Love v. Social Security Administration
MEMORANDUM OPINION AND ORDER affirming the Commissioner's decision. Mr. Love's appeal is denied and the Clerk of Court is directed to close the case. Signed by Magistrate Judge Beth Deere on 5/27/2014. (ks)
IN THE UNITED STATES DISTRICT COURT
EASTERN DISTRICT OF ARKANSAS
GARY WAYNE LOVE
CASE NO. 1:13CV00048-BD
CAROLYN W. COLVIN, Acting Commissioner,
Social Security Administration
MEMORANDUM OPINION AND ORDER
Plaintiff Gary Wayne Love appeals the final decision of the Commissioner of the
Social Security Administration (the “Commissioner”) denying his claims for Disability
Insurance benefits (“DIB”) under Title II of the Social Security Act (the “Act”).1 For
reasons set out below, the decision of the Commissioner is AFFIRMED.
On July 13, 2011, Mr. Love protectively filed for DIB benefits due to post-
traumatic stress disorder (“PTSD”), neck and shoulder problems, and irritable bowel
syndrome. (Tr. 11-12, 140 ) Mr. Love’s claims were denied initially and upon
reconsideration. At Mr. Love’s request, an Administrative Law Judge (“ALJ”) held a
hearing on January 10, 2013 where Mr. Love appeared with his lawyer. (Tr. 21) At the
hearing, the ALJ heard testimony from Mr. Love and a vocational expert (“VE”). (Tr. 2246)

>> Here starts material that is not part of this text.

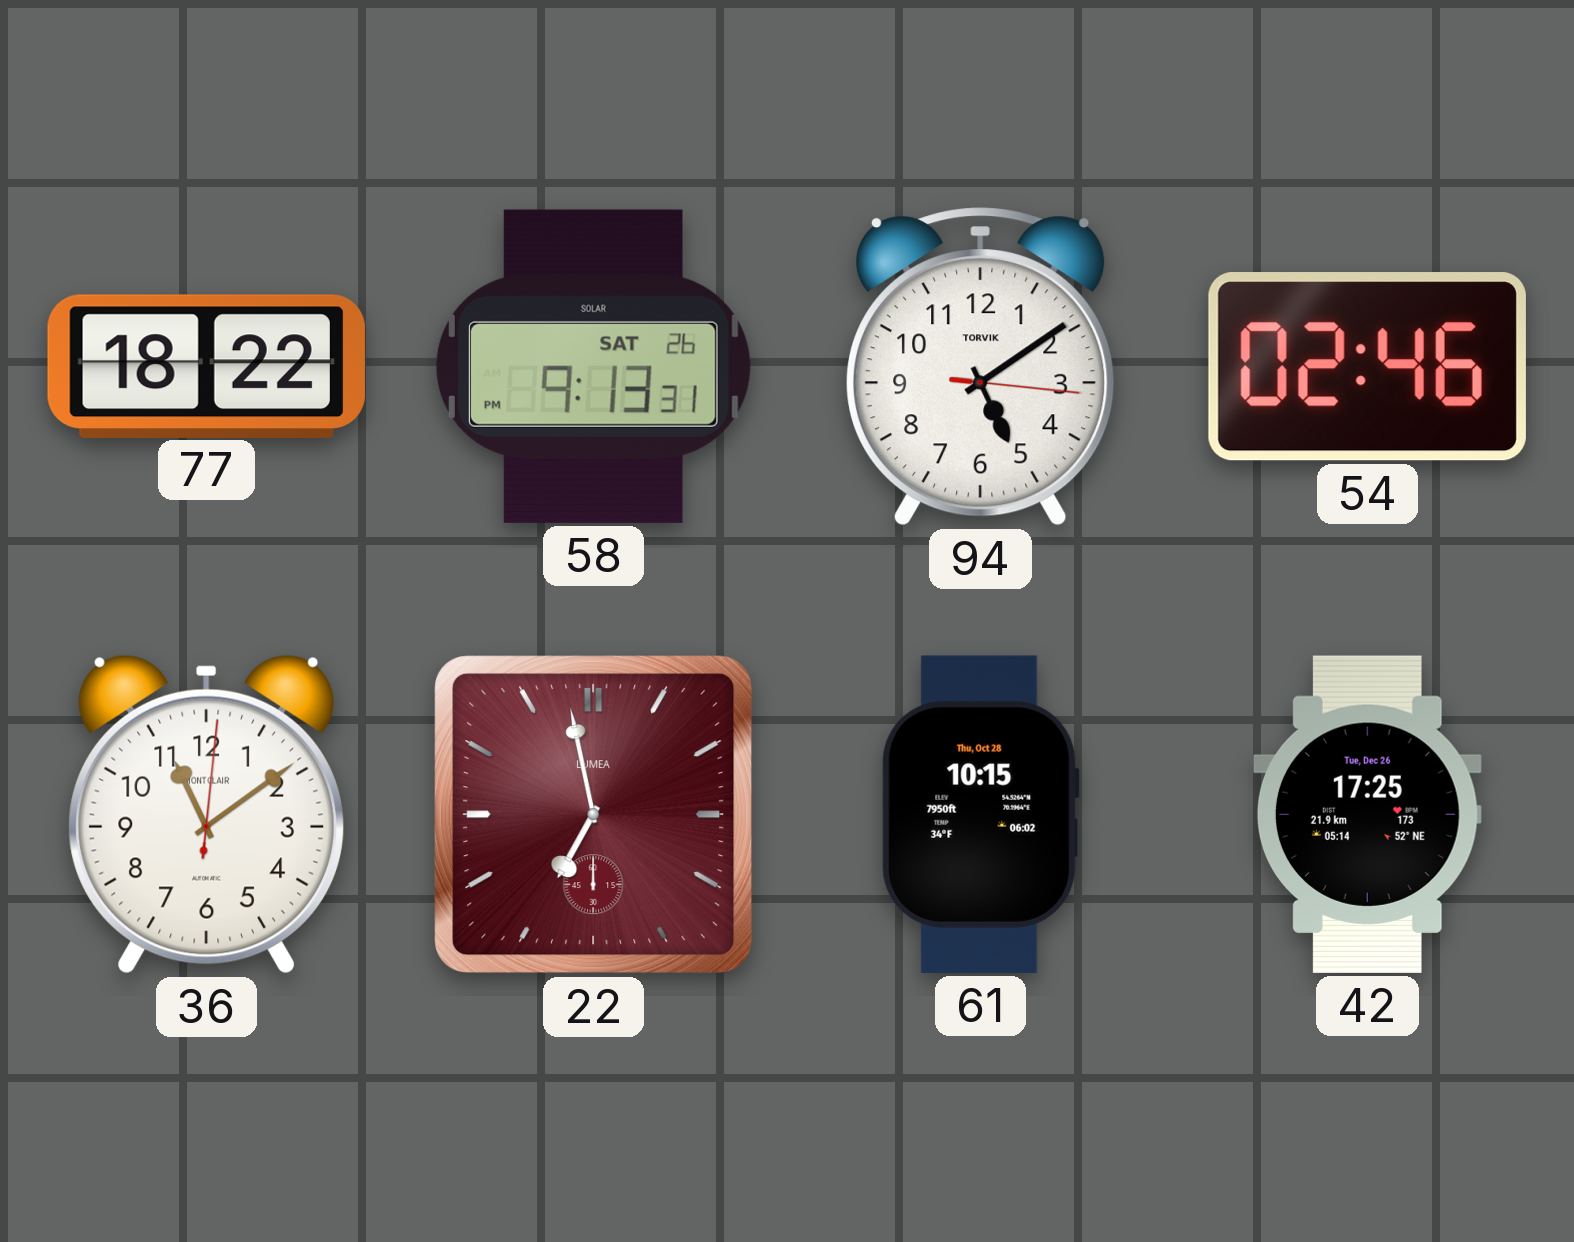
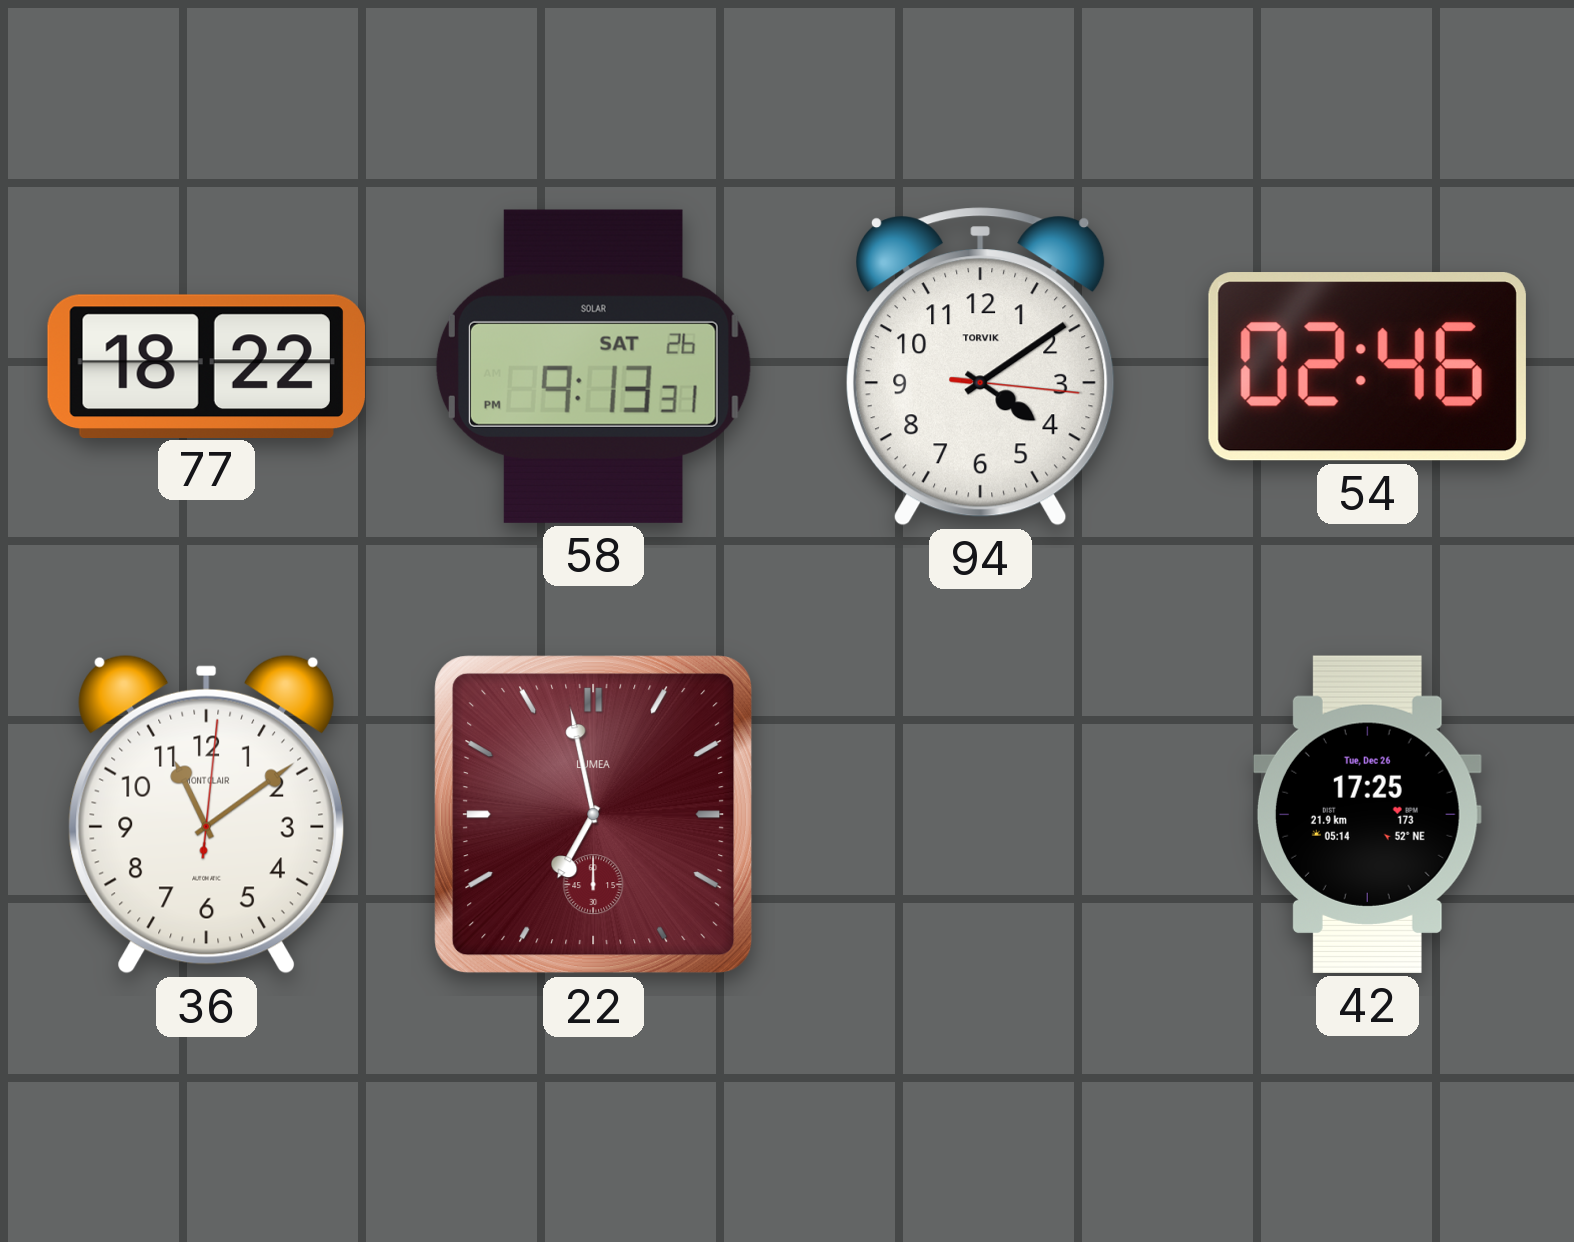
94: 5:09 -> 4:09
61: 10:15 -> none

At the administrative hearing, Mr. Love’s attorney asked to amend the disability
application to accept a claim for Supplemental Security Income under Title XVI. (Tr. 2426) The ALJ denied the request due to Mr. Love’s resources. (Tr. 9) Mr. Love does not
challenge that decision in this case.
The ALJ issued a decision on February 22, 2013, finding that Mr. Love was not
disabled under the Act. (Tr. 9-17) On April 3, 2013, the Appeals Council denied Mr.
Love’s request for review, making the ALJ’s decision the Commissioner’s final decision.
Mr. Love, who was 54 years old at the time of the hearing, had a high school
education, and had past relevant work experience as an Army supply officer, a nuclear
weapons material manager, hazardous material removal worker, and construction laborer.
(Tr. 16, 27)
Decision of the Administrative Law Judge2
The ALJ found that Mr. Love had not engaged in substantial gainful activity from
his alleged onset date of October 30, 2000, through his last-insured date of September 30,
2004, and that he had the following severe impairments: degenerative joint disease of the
right shoulder. (Tr. 11) The ALJ also found that Mr. Love did not have an impairment or
combination of impairments meeting or equaling an impairment listed in 20 C.F.R. Part
404, Subpart P, Appendix 1.3 (Id.)
The ALJ followed the required sequential analysis to determine: (1) whether the
claimant was engaged in substantial gainful activity; (2) if not, whether the claimant had a
severe impairment; (3) if so, whether the impairment (or combination of impairments)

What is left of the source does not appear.